Both Thomas’ and Newman’s lives reveal the fruits of surrendering to the risen Christ, who guides all tenderly. Thomas became a bastion of faith in India, where the Christian faith continues to shine brightly and offer hope to many facing realities that breed hopelessness. Newman continues to serve as a credible witness to a life of faith, even though doubt may be among the ingredients that define that faith. Today, the Catholic Church honours him as a doctor of the Church to remind us that we can learn how to be faithful disciples of Christ even though we may be plagued by doubt.
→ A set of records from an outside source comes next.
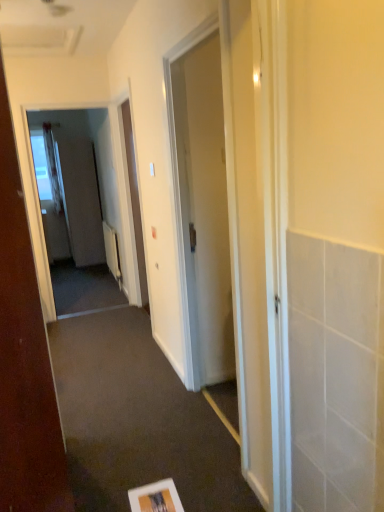 Question: Is white sheer curtain at left oriented towards matte white screen door at left, the 1th screen door in the left-to-right sequence?

Choices:
 (A) yes
 (B) no

Answer: (B)

Question: Can you confirm if white sheer curtain at left is smaller than matte white screen door at left, the second screen door viewed from the front?

Choices:
 (A) no
 (B) yes

Answer: (B)

Question: Does white sheer curtain at left lie behind matte white screen door at left, the 1th screen door in the left-to-right sequence?

Choices:
 (A) yes
 (B) no

Answer: (A)

Question: Is white sheer curtain at left in contact with matte white screen door at left, which is the 2th screen door in right-to-left order?

Choices:
 (A) yes
 (B) no

Answer: (B)

Question: Is white sheer curtain at left not within matte white screen door at left, the second screen door viewed from the front?

Choices:
 (A) yes
 (B) no

Answer: (A)

Question: Is point (49, 176) closer or farther from the camera than point (178, 72)?

Choices:
 (A) closer
 (B) farther

Answer: (B)

Question: Relative to white glossy door at center, which appears as the first door when viewed from the back, is white sheer curtain at left in front or behind?

Choices:
 (A) front
 (B) behind

Answer: (B)

Question: Choose the correct answer: Is white sheer curtain at left inside white glossy door at center, arranged as the 2th door when viewed from the front, or outside it?

Choices:
 (A) outside
 (B) inside

Answer: (A)

Question: Is white sheer curtain at left to the left or to the right of white glossy door at center, arranged as the 2th door when viewed from the front, in the image?

Choices:
 (A) left
 (B) right

Answer: (A)

Question: Is white glossy door at center, the second door viewed from the left, inside or outside of transparent glass screen door at left, which is the first screen door from right to left?

Choices:
 (A) outside
 (B) inside

Answer: (A)

Question: In terms of height, does white glossy door at center, which appears as the first door when viewed from the back, look taller or shorter compared to transparent glass screen door at left, marked as the second screen door in a back-to-front arrangement?

Choices:
 (A) tall
 (B) short

Answer: (B)

Question: Does point pyautogui.click(x=206, y=288) appear closer or farther from the camera than point pyautogui.click(x=64, y=196)?

Choices:
 (A) farther
 (B) closer

Answer: (B)

Question: From the image's perspective, is white glossy door at center, the second door viewed from the left, located above or below transparent glass screen door at left, marked as the second screen door in a back-to-front arrangement?

Choices:
 (A) below
 (B) above

Answer: (A)

Question: Is matte white screen door at left, which is the 2th screen door in right-to-left order, wider or thinner than white sheer curtain at left?

Choices:
 (A) wide
 (B) thin

Answer: (A)

Question: Looking at the image, does matte white screen door at left, the second screen door viewed from the front, seem bigger or smaller compared to white sheer curtain at left?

Finally, both Thomas and Newman remind us that the beauty of the Christian vocation resides not only in our collective faith, where sometimes the contours of our individuality are blurred to allow for the communal to emerge, but also in the individual expressions of the faith that can serve as concrete markers of guidance for others who seek faith mentorship in their lives. Both Thomas’s doubt and Newman’s surrender in times of great distress serve as signposts for all in our contemporary world who seek new narratives of life and the intimate touch of the risen Christ. I am cognisant of the current realities of the people of Lebanon, Iran, the Arab world, Ukraine, Russia, Israel, the United States, and all lands where state machineries are being used to wage unjust wars. Innocent civilians are dying unnecessarily. Like Thomas and Newman, your tears and desperation as you lose all that you cherish and have laboured for are the covenantal content of your prayers as you lament before the throne of God. Just as the risen Christ addressed the needs of Thomas and those of Newman, may your needs be met by the God of life. May laughter be found on your faces again. This is the prayer of the Easter people – death never wins before the God of life under whose arms we all find refuge. Happy Easter!!!
[1] Anthony Kenny, “Newman and Victorian Doubt,” New Blackfriars, vol. 92, no. 1038 (2011): 157 – 169.
[2] See chapter “Chapter 6: Faith and Doubt,” John Henry Newman: A Very Brief History, by Eamon Duffy (London: Society for Promoting Christian Knowledge, 2019).